Wireshark mailing list archives

Re: Idle Thought - Compiling with C++


From: Evan Huus <eapache () gmail com>
Date: Mon, 11 Feb 2013 14:40:09 -0500

On Mon, Feb 11, 2013 at 1:47 PM, Guy Harris <guy () alum mit edu> wrote:

On Feb 11, 2013, at 8:01 AM, Dirk Jagdmann <doj () cubic org> wrote:

To me the biggest advantage of transitioning to a C++ compiler is the
availability of std::string and std::list, std::set, std::map. They are so much
more convinient to use than equivalents from the glib or the alternatives
designed for Wireshark.

Yes - one of the biggest annoyances with C is that it doesn't *really* support character strings worthy of the name.

Since the C++ STL classes allow a custom allocator

Good - that's one of the key requirements, namely a memory allocator that supports reasonably fast allocation of a 
lot of objects from a pool and fast bulk freeing of everything in the pool.

I don't advocate to redesign Wireshark into a C++ object/inheritance hell at
once,

Or ever. :-)  Presumably you *can* do good object-oriented designs rather than rat's-nest-of-classes design with C++.

Since the QT version is already using C++, I guess that simply building current
Wireshark with a C++ compiler is a no brainer.

The Qt version is using C++ *in the UI code*; that doesn't make building current Wireshark, in its entirety, with a 
C++ compiler necessarily easy:

        
http://buildbot.wireshark.org/trunk/builders/Ubuntu-12.04-x64/builds/3671/steps/compile/logs/warnings%20%2818752%29

Note all the lines flagged with "[-Wc++-compat]"; those are for code that's valid C but not valid C++ and that would 
have to be fixed in order to compile with a C++ compiler (unless there's a "let valid C code that *could* be handled 
as C++ code through" option to all C++ compilers we'd be likely to use).

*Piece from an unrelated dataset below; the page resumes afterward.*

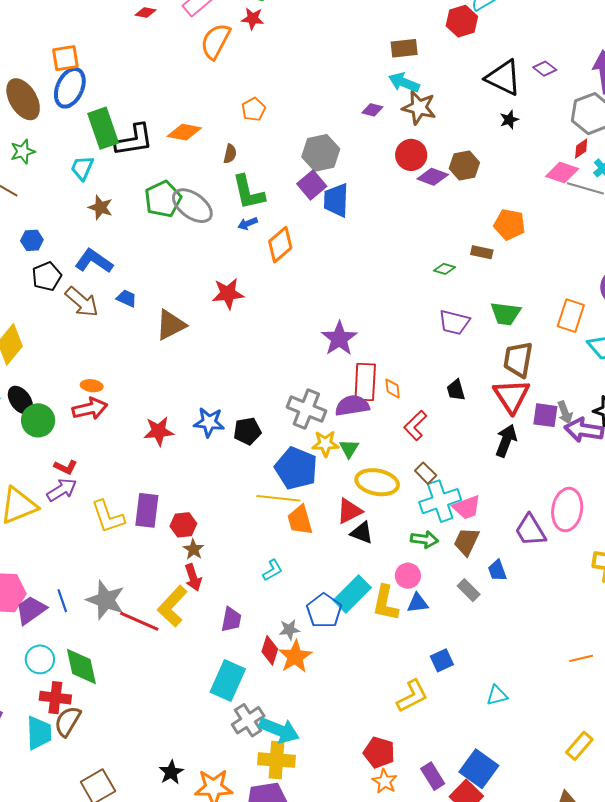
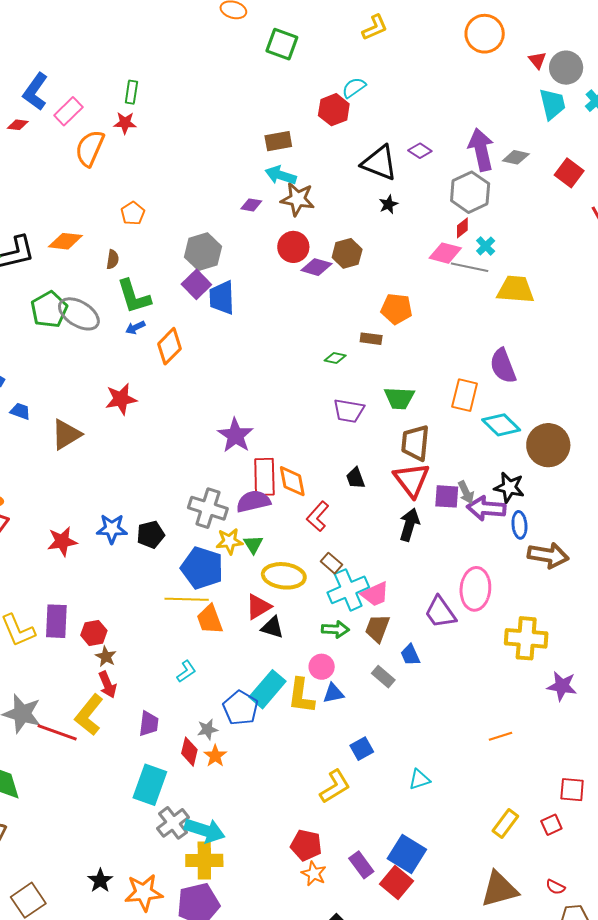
orange diamond: (393, 388) -> (292, 481), size x1.6
orange star: (295, 657) -> (215, 756), size x0.7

As per Jakub, we have about 7k of those at the moment. The vast
majority appear to be missing casts from void pointers, which are at
least not difficult to fix (especially since I think many are in
generated code).

And some code (e.g. our copy of lemon) doesn't need to be converted
anyways, so any c++-compat warnings in it can be ignored completely.

The only caveat I can think of: if we build libdissectors with a C++ compiler
that might force other users of that library to switch to C++ as well (name
mangling etc).

As long as all APIs exported by libdissectors are C APIs and wrapped in

        extern "C" {

                ...

        }

name mangling shouldn't be a problem, right?